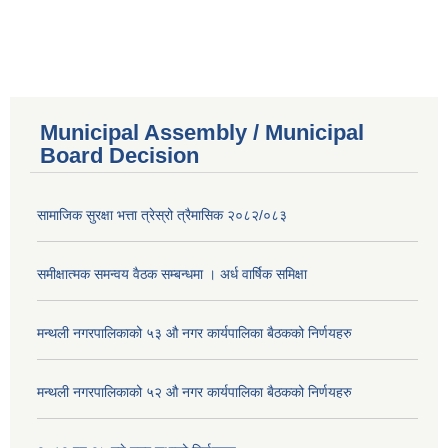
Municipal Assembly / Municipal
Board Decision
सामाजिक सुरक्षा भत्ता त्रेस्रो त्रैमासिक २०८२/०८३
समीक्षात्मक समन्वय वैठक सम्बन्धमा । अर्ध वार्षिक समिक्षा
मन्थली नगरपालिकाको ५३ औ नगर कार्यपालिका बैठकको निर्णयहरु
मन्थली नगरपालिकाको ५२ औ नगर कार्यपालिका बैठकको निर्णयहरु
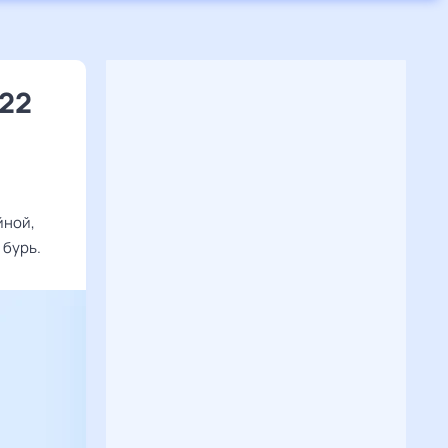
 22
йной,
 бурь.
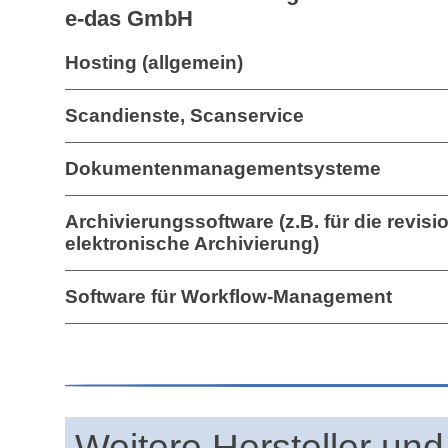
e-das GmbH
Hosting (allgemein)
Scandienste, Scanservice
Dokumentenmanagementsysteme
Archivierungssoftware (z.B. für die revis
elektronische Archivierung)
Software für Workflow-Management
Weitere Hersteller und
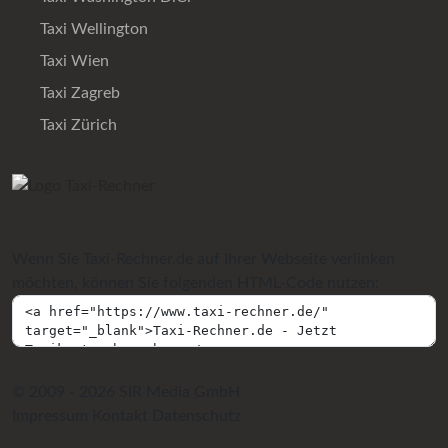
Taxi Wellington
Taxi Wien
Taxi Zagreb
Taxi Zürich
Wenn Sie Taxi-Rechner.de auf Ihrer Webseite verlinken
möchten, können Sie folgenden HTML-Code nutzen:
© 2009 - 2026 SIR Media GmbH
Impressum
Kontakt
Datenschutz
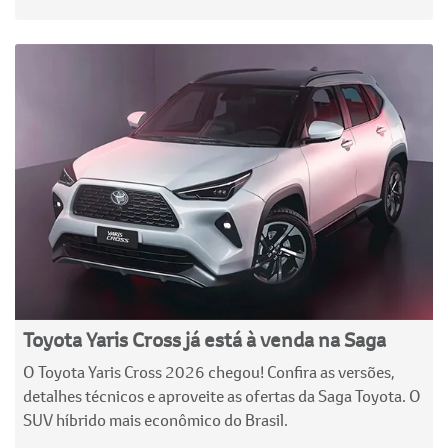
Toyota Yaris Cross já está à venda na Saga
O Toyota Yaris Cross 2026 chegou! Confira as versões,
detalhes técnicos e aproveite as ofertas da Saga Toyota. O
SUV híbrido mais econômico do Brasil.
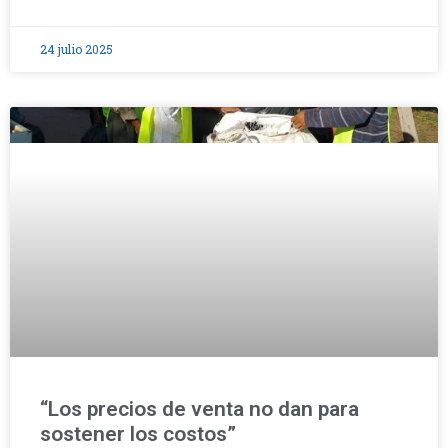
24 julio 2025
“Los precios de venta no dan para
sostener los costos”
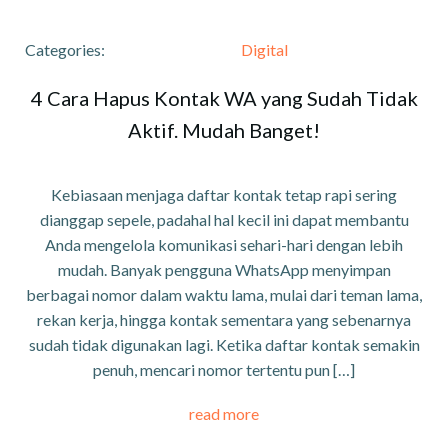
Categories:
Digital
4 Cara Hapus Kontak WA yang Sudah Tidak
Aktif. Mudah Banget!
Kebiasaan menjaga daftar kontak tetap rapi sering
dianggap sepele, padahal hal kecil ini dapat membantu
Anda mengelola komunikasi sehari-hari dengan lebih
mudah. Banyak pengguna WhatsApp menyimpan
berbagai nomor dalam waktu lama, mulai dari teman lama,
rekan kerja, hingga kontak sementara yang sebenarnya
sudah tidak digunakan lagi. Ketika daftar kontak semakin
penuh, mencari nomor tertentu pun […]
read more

• WORK ORDER:
I'd like the number of lines above that contain the word "daftar", and nothing besides that number.

• OUTPUT OF THE EXERCISE:
2